В своей бурной реформаторской деятельности правительство и новый обер-прокурор Синода в значительной степени опирались и на те силы внутри Церкви, которые жаждали революционных изменений. Возобновила свою деятельность «группа 32-х» священников, вскоре переименованная в «Союз церковного обновления». 7 марта в Петрограде был учрежден «Всероссийский союз демократического православного духовенства и мирян». Его секретарем стал будущий обновленческий митрополит священник Александр Иванович Введенский. «Действуя под покровительством Временного правительства, этот союз настаивал на скорейших преобразованиях церковного строя, которые должны были принять самый радикальный характер»[975]. Обновленцы были за отделение Церкви от государства, демократизацию внутрицерковного управления, переход на современный русский язык богослужения и григорианский календарь, введение брачности епископата и против восстановления патриаршества как противоречащего соборным началам.
Один из основателей и лидеров обновленчества профессор Борис Васильевич Титлинов не скрывал, что «задачи идейного характера заслонялись задачей использования сегодняшней победы над старым церковным режимом и даже жаждой отмщения… В области внутренних церковных задач Живая Церковь поставила целью освобождение церковной жизни из-под влияния епископата»[976]. Титлинов обратился к Владимиру Львову с просьбой помочь с созданием свободного печатного органа Всероссийского союза, и 24 марта без согласия Синода редактирование его ежедневной газеты «Всероссийский церковный вестник» было поручено Совету профессоров Петроградской духовной академии под руководством того же Титлинова. Вестник стал рупором обновленчества. При полной поддержке Временного правительства и на деньги Синода Союз издавал также газету «Голос Христа», а к осени основал собственное издательство «Свободный разум», которое выпускало и журнал с тем же названием[977]. И это в условиях, когда Советами были конфискованы типографии в Московской синодальной конторе, Киево-Печерской, Почаевской и Троице-Сергиевой лаврах, а печатание молитвенников и другой традиционной православной литературы запрещалось, поскольку там упоминались монаршие имена.

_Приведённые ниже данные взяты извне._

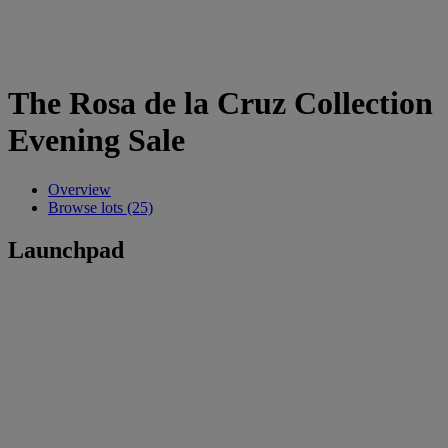
The Rosa de la Cruz Collection
Evening Sale
Overview
Browse lots (25)
Launchpad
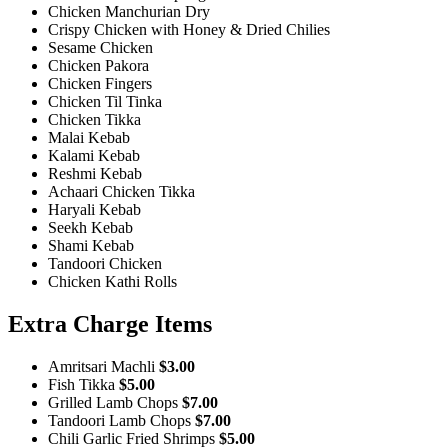
Chicken Manchurian Dry
Crispy Chicken with Honey & Dried Chilies
Sesame Chicken
Chicken Pakora
Chicken Fingers
Chicken Til Tinka
Chicken Tikka
Malai Kebab
Kalami Kebab
Reshmi Kebab
Achaari Chicken Tikka
Haryali Kebab
Seekh Kebab
Shami Kebab
Tandoori Chicken
Chicken Kathi Rolls
Extra Charge Items
Amritsari Machli
$3.00
Fish Tikka
$5.00
Grilled Lamb Chops
$7.00
Tandoori Lamb Chops
$7.00
Chili Garlic Fried Shrimps
$5.00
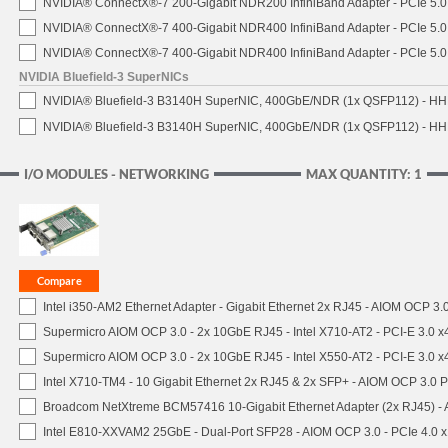
NVIDIA® ConnectX®-7 200-Gigabit NDR200 InfiniBand Adapter - PCIe 5.0 
NVIDIA® ConnectX®-7 400-Gigabit NDR400 InfiniBand Adapter - PCIe 5.0 
NVIDIA® ConnectX®-7 400-Gigabit NDR400 InfiniBand Adapter - PCIe 5.0 
NVIDIA Bluefield-3 SuperNICs
NVIDIA® Bluefield-3 B3140H SuperNIC, 400GbE/NDR (1x QSFP112) - HH
NVIDIA® Bluefield-3 B3140H SuperNIC, 400GbE/NDR (1x QSFP112) - HHH
I/O MODULES - NETWORKING
MAX QUANTITY: 1
Intel i350-AM2 Ethernet Adapter - Gigabit Ethernet 2x RJ45 - AIOM OCP 3.
Supermicro AIOM OCP 3.0 - 2x 10GbE RJ45 - Intel X710-AT2 - PCI-E 3.0 
Supermicro AIOM OCP 3.0 - 2x 10GbE RJ45 - Intel X550-AT2 - PCI-E 3.0 
Intel X710-TM4 - 10 Gigabit Ethernet 2x RJ45 & 2x SFP+ - AIOM OCP 3.0 P
Broadcom NetXtreme BCM57416 10-Gigabit Ethernet Adapter (2x RJ45) - 
Intel E810-XXVAM2 25GbE - Dual-Port SFP28 - AIOM OCP 3.0 - PCIe 4.0 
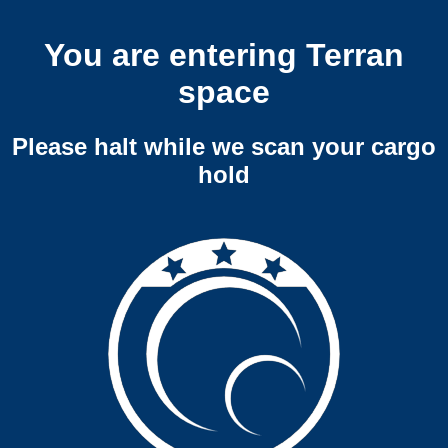
You are entering Terran
space
Please halt while we scan your cargo
hold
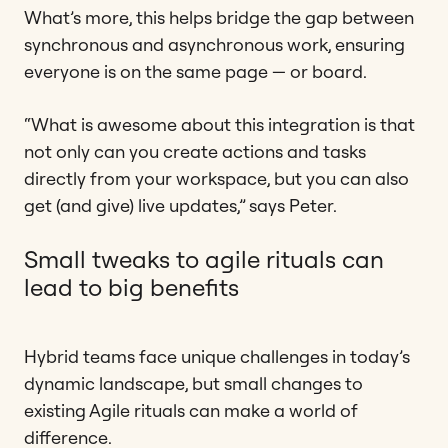
What’s more, this helps bridge the gap between
synchronous and asynchronous work, ensuring
everyone is on the same page — or board.
“What is awesome about this integration is that
not only can you create actions and tasks
directly from your workspace, but you can also
get (and give) live updates,” says Peter.
Small tweaks to agile rituals can
lead to big benefits
Hybrid teams face unique challenges in today’s
dynamic landscape, but small changes to
existing Agile rituals can make a world of
difference.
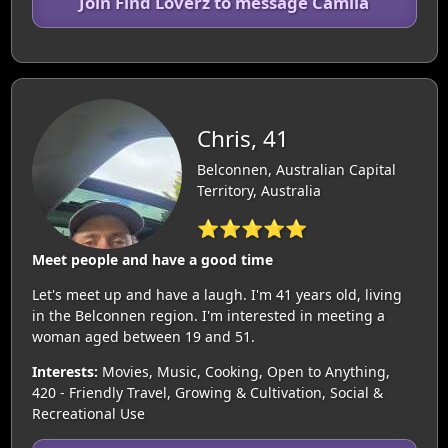
Join Find Loverz to message Camila
Chris, 41
Belconnen, Australian Capital
Territory, Australia
⭐⭐⭐⭐⭐
Meet people and have a good time
Let's meet up and have a laugh. I'm 41 years old, living
in the Belconnen region. I'm interested in meeting a
woman aged between 19 and 51.
Interests:
Movies, Music, Cooking, Open to Anything,
420 - Friendly Travel, Growing & Cultivation, Social &
Recreational Use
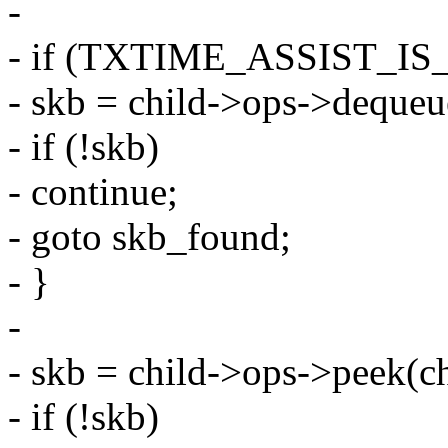
-
- if (TXTIME_ASSIST_IS
- skb = child->ops->dequeu
- if (!skb)
- continue;
- goto skb_found;
- }
-
- skb = child->ops->peek(ch
- if (!skb)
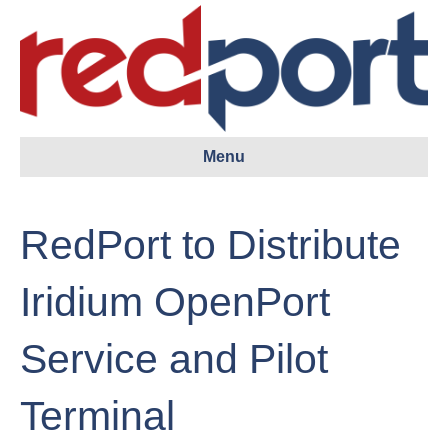
Menu
RedPort to Distribute
Iridium OpenPort
Service and Pilot
Terminal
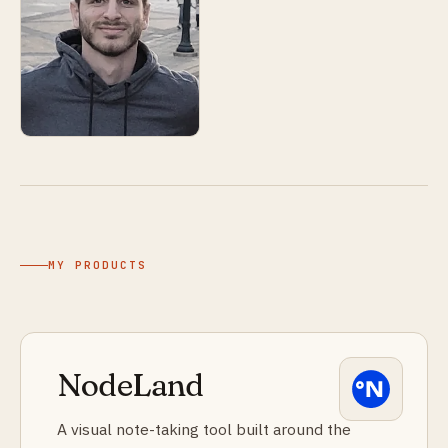
MY PRODUCTS
NodeLand
A visual note-taking tool built around the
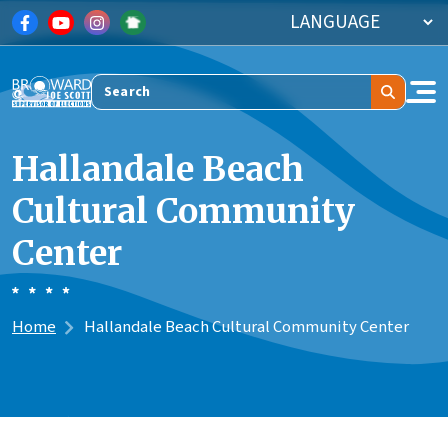
Skip to main content
Search
Hallandale Beach
Cultural Community
Center
Home
Hallandale Beach Cultural Community Center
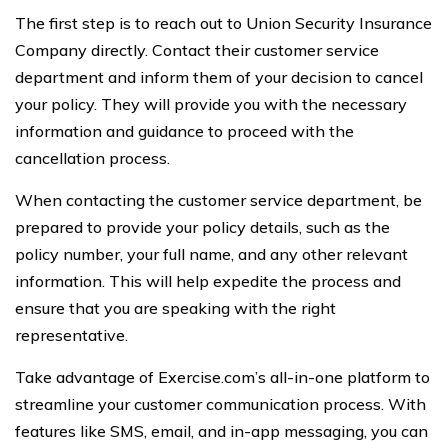
The first step is to reach out to Union Security Insurance
Company directly. Contact their customer service
department and inform them of your decision to cancel
your policy. They will provide you with the necessary
information and guidance to proceed with the
cancellation process.
When contacting the customer service department, be
prepared to provide your policy details, such as the
policy number, your full name, and any other relevant
information. This will help expedite the process and
ensure that you are speaking with the right
representative.
Take advantage of Exercise.com’s all-in-one platform to
streamline your customer communication process. With
features like SMS, email, and in-app messaging, you can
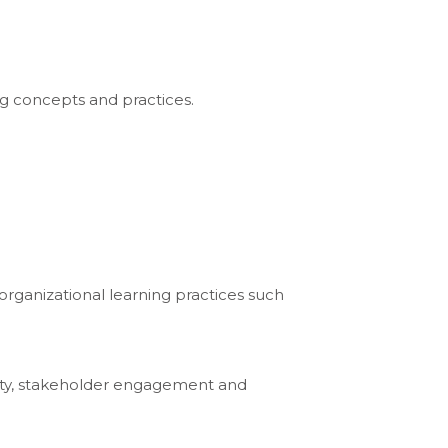
ng concepts and practices.
rganizational learning practices such
xity, stakeholder engagement and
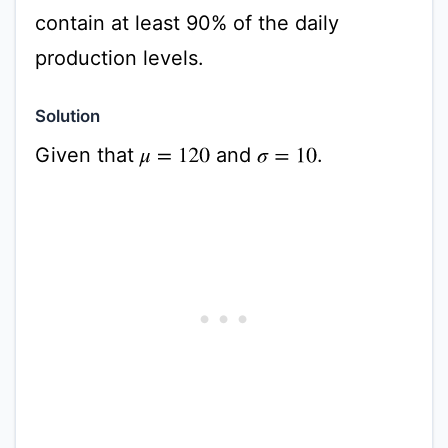
contain at least 90% of the daily
production levels.
Solution
Given that
and
.
σ
=
10
μ
=
120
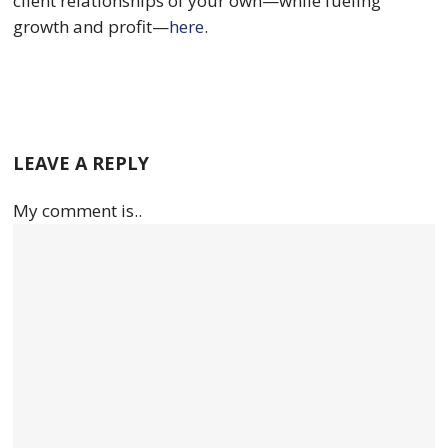
client relationships of your own—while fueling
growth and profit—
here
.
LEAVE A REPLY
My comment is..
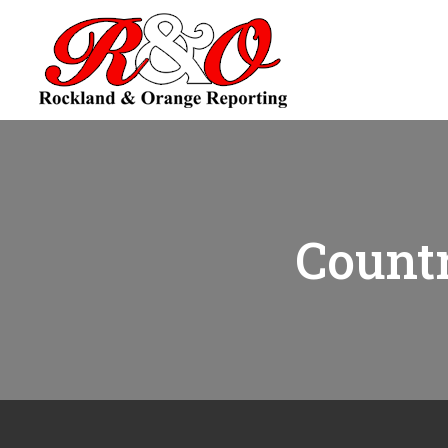
Countr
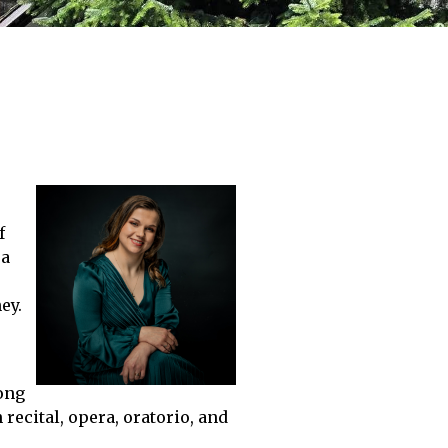
f
 a
ey.
rong
recital, opera, oratorio, and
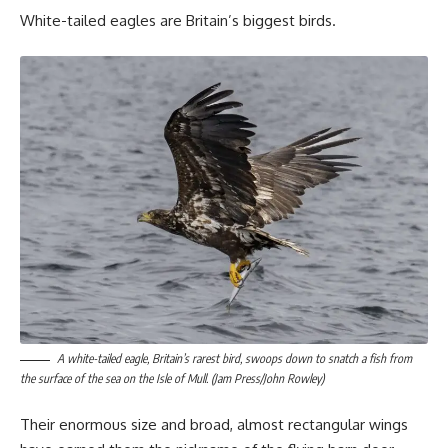
White-tailed eagles are Britain’s biggest birds.
A white-tailed eagle, Britain’s rarest bird, swoops down to snatch a fish from
the surface of the sea on the Isle of Mull. (Jam Press/John Rowley)
Their enormous size and broad, almost rectangular wings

Двадцатого марта вышел закон об отмене ограничений в правах, связанных с религиозной и национальной принадлежностью. РПЦ теряла свое привилегированное положение. Церковь отстранялась от того, что ранее было без нее немыслимо. Похороны жертв революции 23 марта поразили не только алыми гробами. «Церемония была гражданской, — заметила великая княгиня Мария Павловна. — Впервые духовенство не принимало участия в государственном мероприятии»[978]. Поскольку жертвы революции были погребены без молитвы в неосвященной земле, казачьи полки столичного гарнизона отказались участвовать в церемонии. Гиппиус пишет в дневнике 25 марта: «Я (вечером на кухне осторожно):
— Ну что же там было? И как же так, схоронили, со святыми упокой, вечной памяти даже не спели, зарыли — готово?